Hummel’s approach leads inevitably to an impasse, and there appears to be no way around it. Vague appeals to analogies between logics, learning, and symbols do not solve this problem, and it is not clear how mixing different computational paradigms is supposed to help: Obscuring the computational properties of models (Hummel & Holyoak, 1997, 2003; Doumas et al., 2008; see also Rogers & McClelland, 2004; Goodman, Tenenbaum, Feldman, & Griffiths, 2008) simply obscures the conceptual confusions they embody. Ultimately, the only real option is to peel away some more onion skin, because none of the above can substitute for conceptual analysis.

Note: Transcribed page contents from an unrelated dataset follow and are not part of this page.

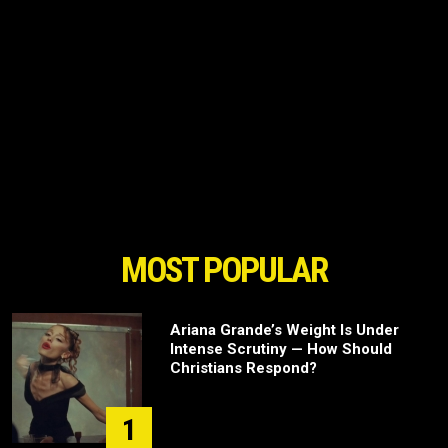
MOST POPULAR
Ariana Grande’s Weight Is Under
Intense Scrutiny — How Should
Christians Respond?
1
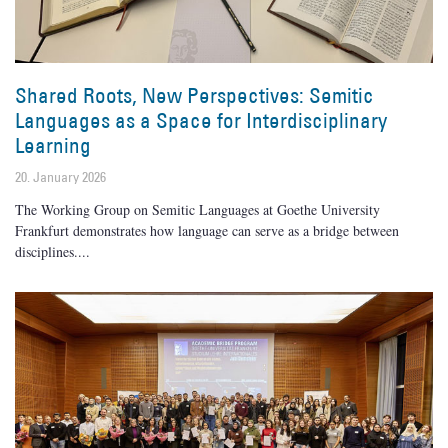
Shared Roots, New Perspectives: Semitic
Languages as a Space for Interdisciplinary
Learning
20. January 2026
The Working Group on Semitic Languages at Goethe University
Frankfurt demonstrates how language can serve as a bridge between
disciplines.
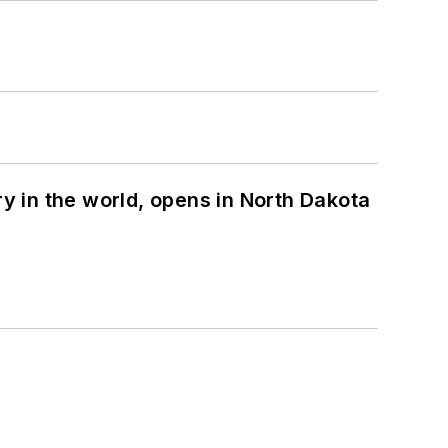
ry in the world, opens in North Dakota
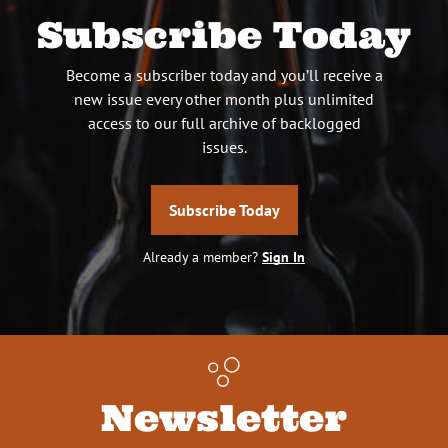
Subscribe Today
Become a subscriber today and you’ll receive a
new issue every other month plus unlimited
access to our full archive of backlogged
issues.
Subscribe Today
Already a member?
Sign In
Newsletter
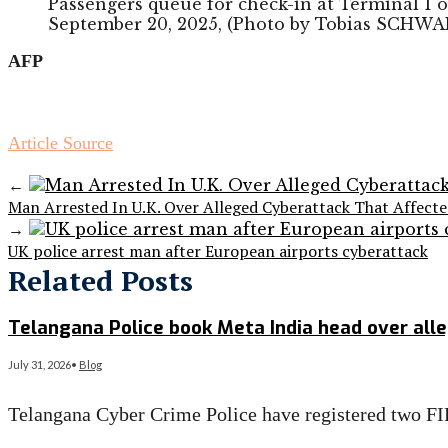
Passengers queue for check-in at Terminal 1 
September 20, 2025, (Photo by Tobias SCHWA
AFP
Article Source
←
Man Arrested In U.K. Over Alleged Cyberattack That Affect
→
UK police arrest man after European airports cyberattack
Related Posts
Telangana Police book Meta India head over al
July 31, 2026
•
Blog
Telangana Cyber Crime Police have registered two FI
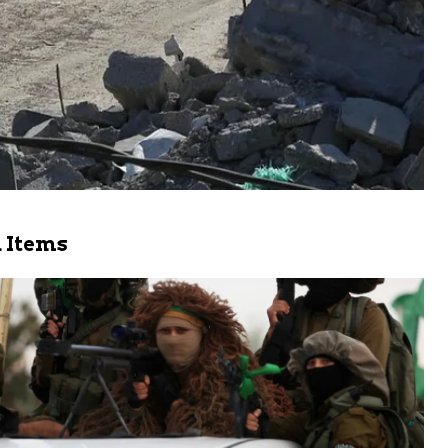
 Items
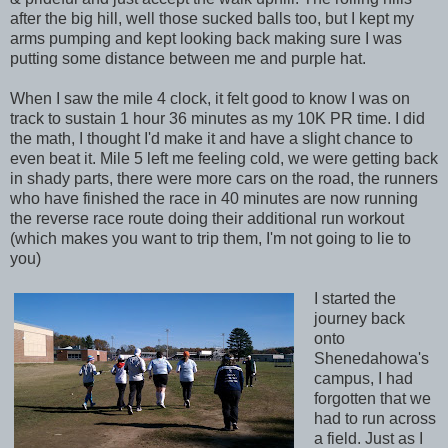
after the big hill, well those sucked balls too, but I kept my
arms pumping and kept looking back making sure I was
putting some distance between me and purple hat.
When I saw the mile 4 clock, it felt good to know I was on
track to sustain 1 hour 36 minutes as my 10K PR time. I did
the math, I thought I'd make it and have a slight chance to
even beat it. Mile 5 left me feeling cold, we were getting back
in shady parts, there were more cars on the road, the runners
who have finished the race in 40 minutes are now running
the reverse race route doing their additional run workout
(which makes you want to trip them, I'm not going to lie to
you)
I started the
journey back
onto
Shenedahowa's
campus, I had
forgotten that we
had to run across
a field. Just as I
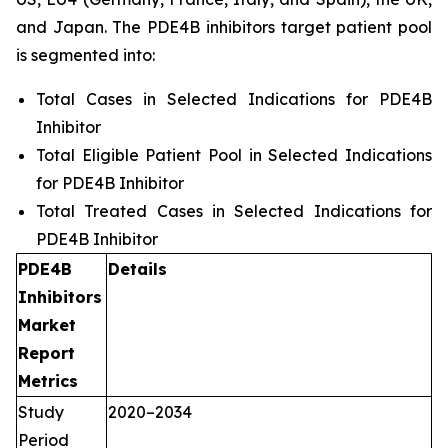
and Japan. The PDE4B inhibitors target patient pool
is segmented into:
Total Cases in Selected Indications for PDE4B
Inhibitor
Total Eligible Patient Pool in Selected Indications
for PDE4B Inhibitor
Total Treated Cases in Selected Indications for
PDE4B Inhibitor
PDE4B
Details
Inhibitors
Market
Report
Metrics
Study
2020–2034
Period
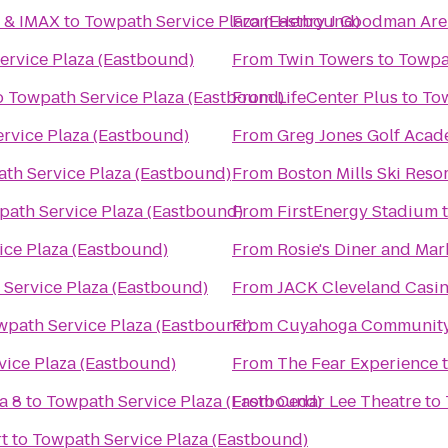
6 & IMAX
to
Towpath Service Plaza (Eastbound)
From
Henry J Goodman Arena
ervice Plaza (Eastbound)
From
Twin Towers
to
Towpa
o
Towpath Service Plaza (Eastbound)
From
LifeCenter Plus
to
Tow
rvice Plaza (Eastbound)
From
Greg Jones Golf Aca
th Service Plaza (Eastbound)
From
Boston Mills Ski Reso
path Service Plaza (Eastbound)
From
FirstEnergy Stadium
ice Plaza (Eastbound)
From
Rosie's Diner and Mar
Service Plaza (Eastbound)
From
JACK Cleveland Casi
wpath Service Plaza (Eastbound)
From
Cuyahoga Community 
vice Plaza (Eastbound)
From
The Fear Experience
a 8
to
Towpath Service Plaza (Eastbound)
From
Cedar Lee Theatre
to
t
to
Towpath Service Plaza (Eastbound)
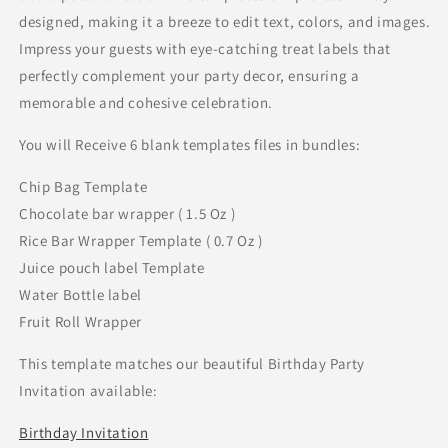
designed, making it a breeze to edit text, colors, and images.
Impress your guests with eye-catching treat labels that
perfectly complement your party decor, ensuring a
memorable and cohesive celebration.
You will Receive 6 blank templates files in bundles:
Chip Bag Template
Chocolate bar wrapper ( 1.5 Oz )
Rice Bar Wrapper Template ( 0.7 Oz )
Juice pouch label Template
Water Bottle label
Fruit Roll Wrapper
This template matches our beautiful Birthday Party
Invitation available:
Birthday Invitation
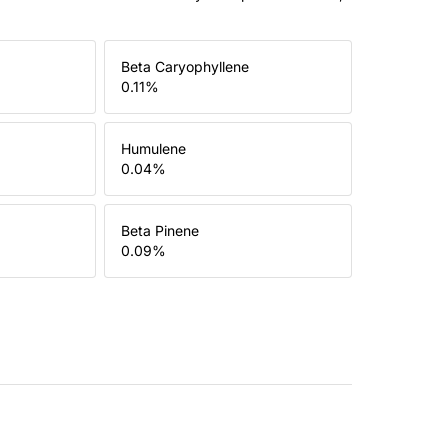
Beta Caryophyllene
0.11
%
Humulene
0.04
%
Beta Pinene
0.09
%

If we are to improve the quality of our conceptual analyses of language and cognition, it is essential that we first improve our understanding of the strengths and weakness and compatibilities and incompatibilities of different paradigms and methods for computation. Much like the imaginary spreadsheet, it is likely that many of the assumptions and intuitions that inform our current understanding of the mind will never quite add up. Computational metaphors may be our best tools for isolating cherished but flawed ideas about mental processes, and clarifying our intuitive confusions. The challenge is deciding which metaphor works best.